The 2006-07 school year recorded 63 deaths, the highest on record.
However, a report on the findings from the Christian Science Monitor this week noted, “Still, those numbers – while the most comprehensive statistics available – don’t shed much light on school shootings, or on the specific sort of student-led shooting that seems to have occurred in Chardon. No central database of shooting incidents exists, and the incidents can vary so much by type – accidental shootings and suicides; gang-related shootings and those carried out by an adult shooter near a school or in a parking lot; those that don’t result in any deaths – that it can be hard to pin down exact numbers.”
Still, how the media covers issues affecting communities of color is important.
As Stephen Balkaran writes in the Yale Political Quarterly, that mass media has and will continue to play a crucial role in the way white Americans perceive African-Americans. However, this role has served, at times, to reinforce racist stereotypes.
“As a result of the overwhelming media focus on crime, drug use, gang violence, and other forms of anti-social behavior among African-Americans, the media have fostered a distorted and pernicious public perception of African-American,” Balkaran points out.
But is ignoring a documented issue seriously affecting communities of color better or worse?

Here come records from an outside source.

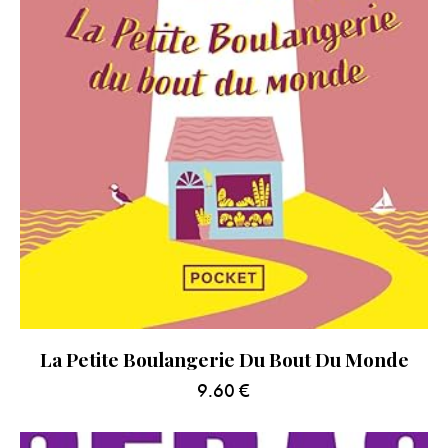
La Petite Boulangerie Du Bout Du Monde
9.60
€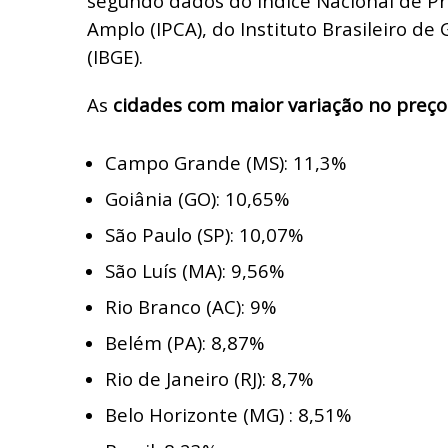
segundo dados do Índice Nacional de P
Amplo (IPCA), do Instituto Brasileiro de 
(IBGE).
As
cidades com maior variação no preço
Campo Grande (MS): 11,3%
Goiânia (GO): 10,65%
São Paulo (SP): 10,07%
São Luís (MA): 9,56%
Rio Branco (AC): 9%
Belém (PA): 8,87%
Rio de Janeiro (RJ): 8,7%
Belo Horizonte (MG) : 8,51%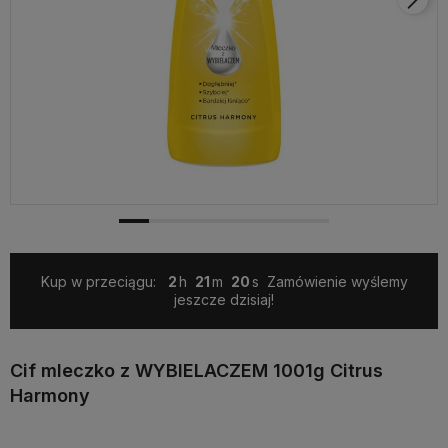
Kup w przeciągu:
2
21
19
Zamówienie wyślemy
jeszcze dzisiaj!
Cif mleczko z WYBIELACZEM 1001g Citrus
Harmony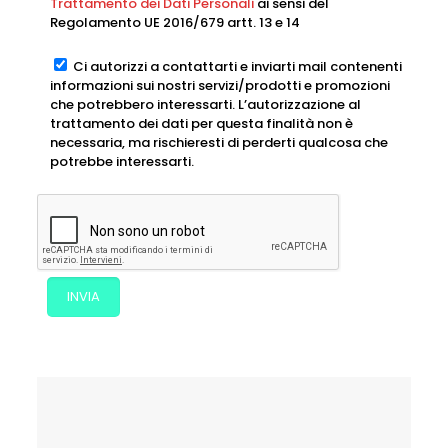
Trattamento dei Dati Personali
ai sensi del
Regolamento UE 2016/679 artt. 13 e 14
Ci autorizzi a contattarti e inviarti mail contenenti
informazioni sui nostri servizi/prodotti e promozioni
che potrebbero interessarti. L’autorizzazione al
trattamento dei dati per questa finalità non è
necessaria, ma rischieresti di perderti qualcosa che
potrebbe interessarti.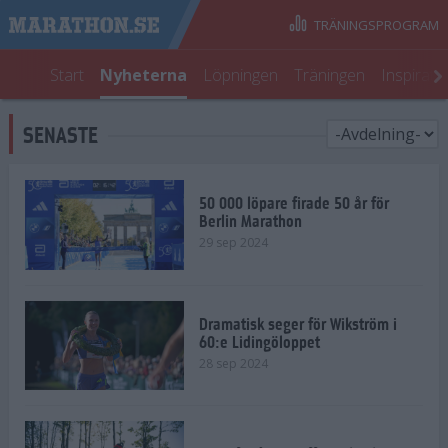
TRÄNINGSPROGRAM
Start
Nyheterna
Löpningen
Träningen
Inspirati
SENASTE
50 000 löpare firade 50 år för
Berlin Marathon
29 sep 2024
Dramatisk seger för Wikström i
60:e Lidingöloppet
28 sep 2024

Balkaran points out, “One of the main reasons for the inadequate coverage of the underlying causes of racial stereotypes in the U.S. is that the condition of blacks itself is not a matter of high interest to the white majority. Their interest in black America is focused upon situations in which their imagined fear becomes a real problem. Events like boycotts, pickets, civil rights demonstrations, and particularly racial violence mark the point at which black activity impinges on white concerns. It is not surprising that the white-oriented media seek to satisfy the needs of their white audience and reflect this pattern of attention to these selected events.”